The workers, all under 25 years old, were employed by Signature Events Rental Centre based in London. Matt Blajer, spokesperson for the Ontario Ministry of Labour (MOL), says a private residence hired the event-planning company to erect a tent on the property for a function.

“A six-person crew was putting up the tent when the tent pole contacted on overhead hydro lines, Blajer says, adding that no orders were issued. The Electrical Safety Authority (ESA) is assisting the labour ministry with the investigation.

While Doug Crawford, the ESA’s chief public safety officer, says it is too early to speculate on the incident, “everyone needs to look at powerlines as high-voltage, electrical energy sources,” he cautions. “They’re carrying a lot of power and if you do touch them, you’ll very likely have a serious injury or fatality.”

The day after the accident, ESA issued a statement providing safety tips on Hydro lines and urging heightened vigilance regarding the risks of electrical equipment.
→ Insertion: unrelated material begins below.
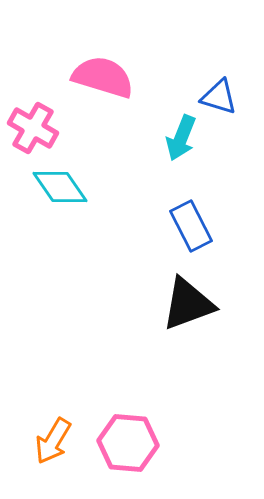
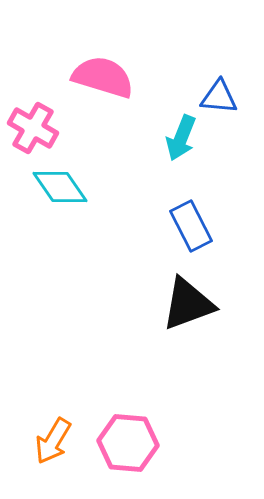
blue triangle: rotated 12 degrees counterclockwise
Crawford says such incidents occurred not only in workplaces, but also in the community and in residences and homeowners are cleaning out eaves troughs. “They’re exposed to some of the same hazards as workers are.”
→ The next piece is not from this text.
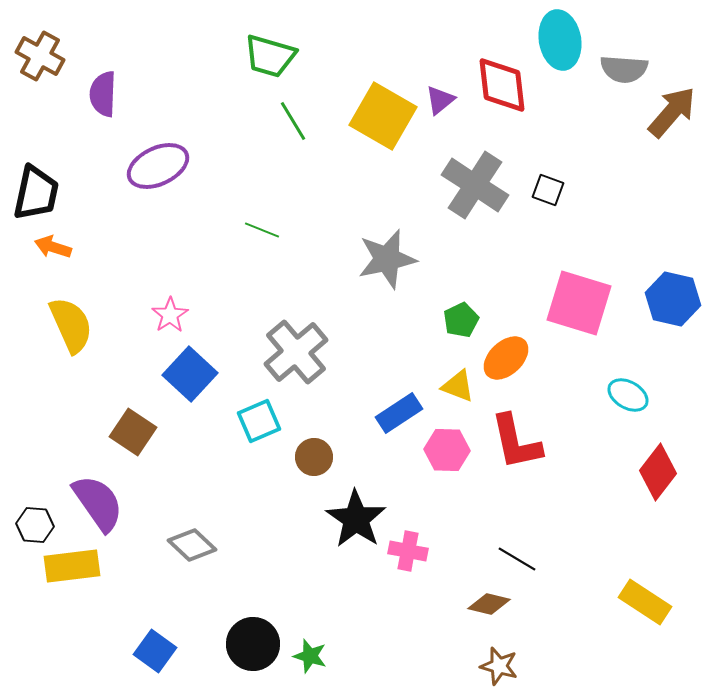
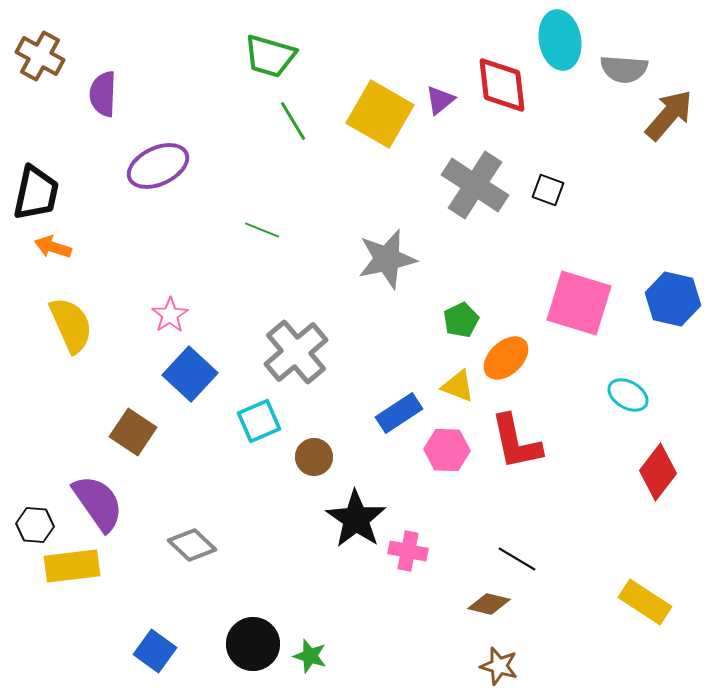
brown arrow at (672, 112): moved 3 px left, 3 px down
yellow square at (383, 116): moved 3 px left, 2 px up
Crawford advises that any work around power lines, such as construction crews, should have a designated spotter. “If he or she sees anything of concern, the spotter can advise the operator accordingly.” Workers in the vicinity of power-lines should employ personnel to review the site with a checklist beforehand.

My opinion

Section 188, subsection 2 of the Ontario ‘Construction’ regulation 213/91 shows the appropriate distance from high voltage power-lines or overhead energized conductors with a nominal phase-to-phase voltage rating.

Here is the actual listing,

1. 750 volts and up to 150,000 volts – 3 metres (approximately 10 feet)
2. 150,000 volts and up to 250,000 volts – 4 metres (approx. 14.75 feet)
3. Over 250,000 volts – 6 metres (approximately 19.7 feet)

All section regulations be it for Construction, Mining, Healthcare or Industrial have the same sort of table listed. It is just that important!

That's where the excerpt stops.